■ **What is needed**: Please retype all of the entries that follow, leaving the images out.

■ **Exercise data**:
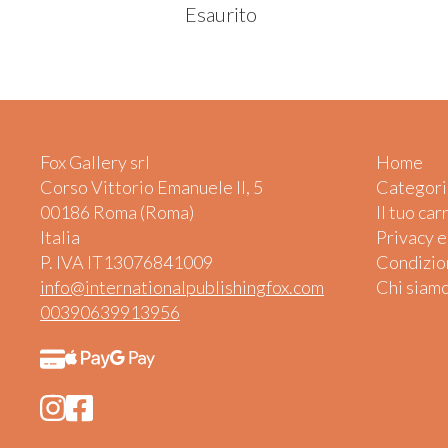
Esaurito
Fox Gallery srl
Home
Corso Vittorio Emanuele II, 5
Categori
00186 Roma (Roma)
Il tuo car
Italia
Privacy 
P. IVA IT13076841009
Condizion
info@internationalpublishingfox.com
Chi siam
00390639913956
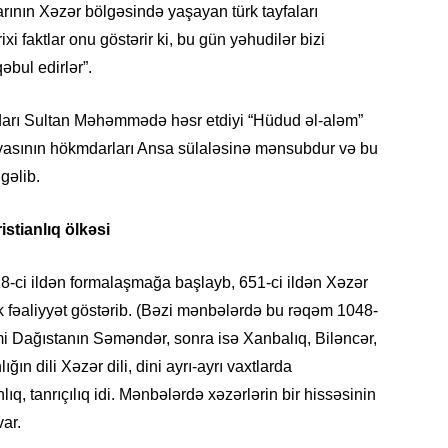
rının Xəzər bölgəsində yaşayan türk tayfaları
11.07.2
xi faktlar onu göstərir ki, bu gün yəhudilər bizi
“İndiki
mənada 
əbul edirlər”.
10.07.
arı Sultan Məhəmmədə həsr etdiyi “Hüdud əl-aləm”
Ankara 
riyasının hökmdarları Ansa sülaləsinə mənsubdur və bu
diploma
gəlib.
Deputa
08.07.
istianlıq ölkəsi
Kapadoki
və Atçıl
618-ci ildən formalaşmağa başlayb, 651-ci ildən Xəzər
olundu
ək fəaliyyət göstərib. (Bəzi mənbələrdə bu rəqəm 1048-
 kimi Dağıstanın Səməndər, sonra isə Xanbalıq, Biləncər,
07.07.
ığın dili Xəzər dili, dini ayrı-ayrı vaxtlarda
NATO-nu
ola bilə
nlıq, tanrıçılıq idi. Mənbələrdə xəzərlərin bir hissəsinin
var.
07.07.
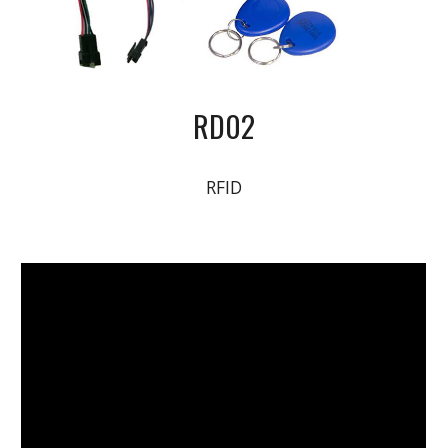
RD02
RFID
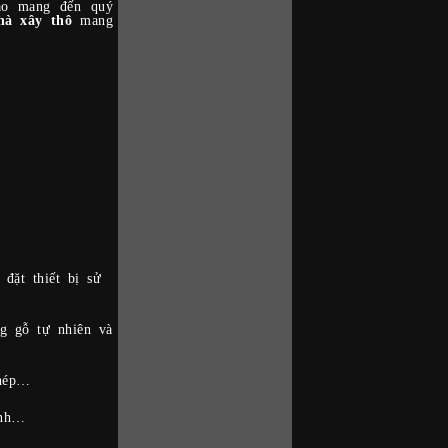
bảo mang đến quý
hà xây thô
mang
đặt thiết bị sử
ng gỗ tự nhiên và
thép…
ính…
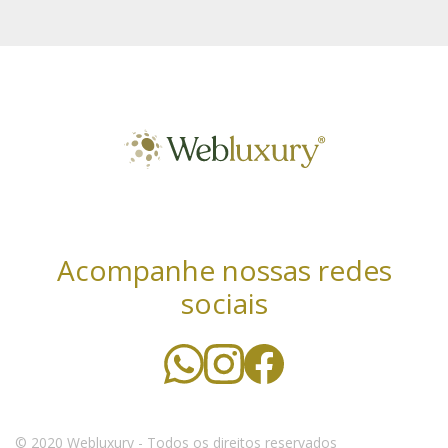
Acompanhe nossas redes
sociais
Utilizamos cookies essenciais e tecnologias
semelhantes de acordo com a nossa Política de
Privacidade e, ao continuar navegando, você concorda
com estas condições. Leia mais sobre nossa
política de
© 2020 Webluxury - Todos os direitos reservados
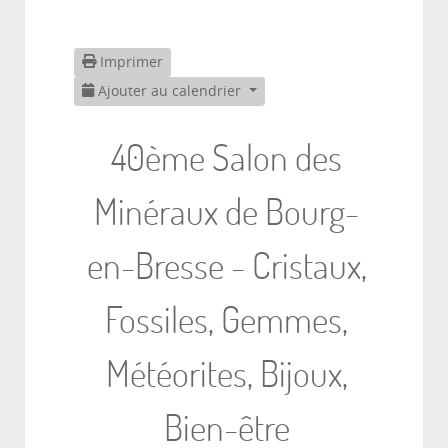
Imprimer
Ajouter au calendrier
40ème Salon des
Minéraux de Bourg-
en-Bresse - Cristaux,
Fossiles, Gemmes,
Météorites, Bijoux,
Bien-être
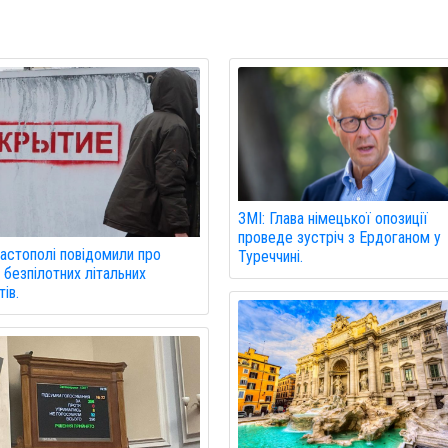
ЗМІ: Глава німецької опозиції
проведе зустріч з Ердоганом у
астополі повідомили про
Туреччині.
 безпілотних літальних
ів.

■ **Answer to the exercise**:
Esaurito
Fox Gallery srl
Home
Corso Vittorio Emanuele II, 5
Categori
00186 Roma (Roma)
Il tuo car
Italia
Privacy 
P. IVA IT13076841009
Condizion
info@internationalpublishingfox.com
Chi siam
00390639913956
rının Xəzər bölgəsində yaşayan türk tayfaları
11.07.2
xi faktlar onu göstərir ki, bu gün yəhudilər bizi
“İndiki
mənada 
əbul edirlər”.
10.07.
arı Sultan Məhəmmədə həsr etdiyi “Hüdud əl-aləm”
Ankara 
riyasının hökmdarları Ansa sülaləsinə mənsubdur və bu
diploma
gəlib.
Deputa
08.07.
istianlıq ölkəsi
Kapadoki
və Atçıl
618-ci ildən formalaşmağa başlayb, 651-ci ildən Xəzər
olundu
ək fəaliyyət göstərib. (Bəzi mənbələrdə bu rəqəm 1048-
 kimi Dağıstanın Səməndər, sonra isə Xanbalıq, Biləncər,
07.07.
ığın dili Xəzər dili, dini ayrı-ayrı vaxtlarda
NATO-nu
ola bilə
nlıq, tanrıçılıq idi. Mənbələrdə xəzərlərin bir hissəsinin
var.
07.07.
RD02
RFID
bảo mang đến quý
hà xây thô
mang
đặt thiết bị sử
ng gỗ tự nhiên và
thép…
ính…
Acompanhe nossas redes
sociais
Utilizamos cookies essenciais e tecnologias
semelhantes de acordo com a nossa Política de
Privacidade e, ao continuar navegando, você concorda
com estas condições. Leia mais sobre nossa
política de
© 2020 Webluxury - Todos os direitos reservados
Imprimer
Ajouter au calendrier
40ème Salon des
Minéraux de Bourg-
en-Bresse - Cristaux,
Fossiles, Gemmes,
Météorites, Bijoux,
Bien-être
ЗМІ: Глава німецької опозиції
проведе зустріч з Ердоганом у
астополі повідомили про
Туреччині.
 безпілотних літальних
ів.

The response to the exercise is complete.